Assigned task -> Nothing in the data should change when you return it, but leave the pictures out.

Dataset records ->
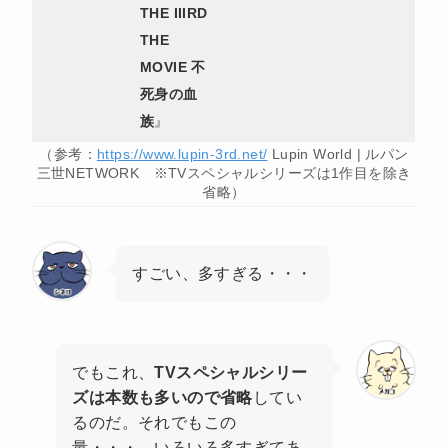
THE IIIRD
THE
MOVIE 不
死身の血
族
』
（参考：
https://www.lupin-3rd.net/
Lupin World | ルパン
三世NETWORK ※TVスペシャルシリーズは1作目を除き
省略）
すごい、多すぎる・・・
でもこれ、
TVスペシャルシリー
ズは本数も多いので省略
してい
るのだ。それでもこの
量・・・。いろいろ多すぎてあ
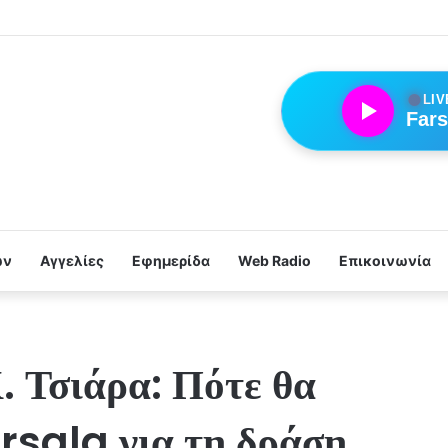
●
LIV
Fars
ων
Αγγελίες
Εφημερίδα
Web Radio
Επικοινωνία
. Τσιάρα: Πότε θα
rsala για τη δράση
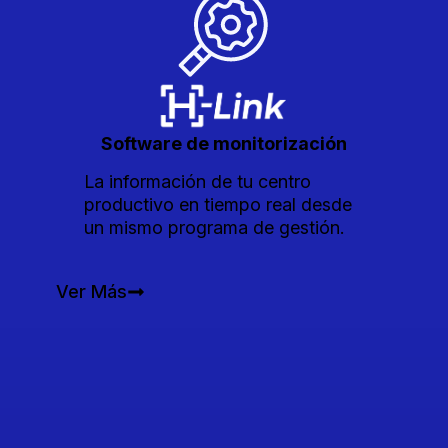
Software de monitorización
La información de tu centro
productivo en tiempo real desde
un mismo programa de gestión.
Ver Más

Task output ->
THE IIIRD
THE
MOVIE 不
死身の血
族
』
（参考：
https://www.lupin-3rd.net/
Lupin World | ルパン
三世NETWORK ※TVスペシャルシリーズは1作目を除き
省略）
すごい、多すぎる・・・
でもこれ、
TVスペシャルシリー
ズは本数も多いので省略
してい
るのだ。それでもこの
量・・・。いろいろ多すぎてあ
●
LIV
Fars
ων
Αγγελίες
Εφημερίδα
Web Radio
Επικοινωνία
. Τσιάρα: Πότε θα
rsala για τη δράση
Software de monitorización
La información de tu centro
productivo en tiempo real desde
un mismo programa de gestión.
Ver Más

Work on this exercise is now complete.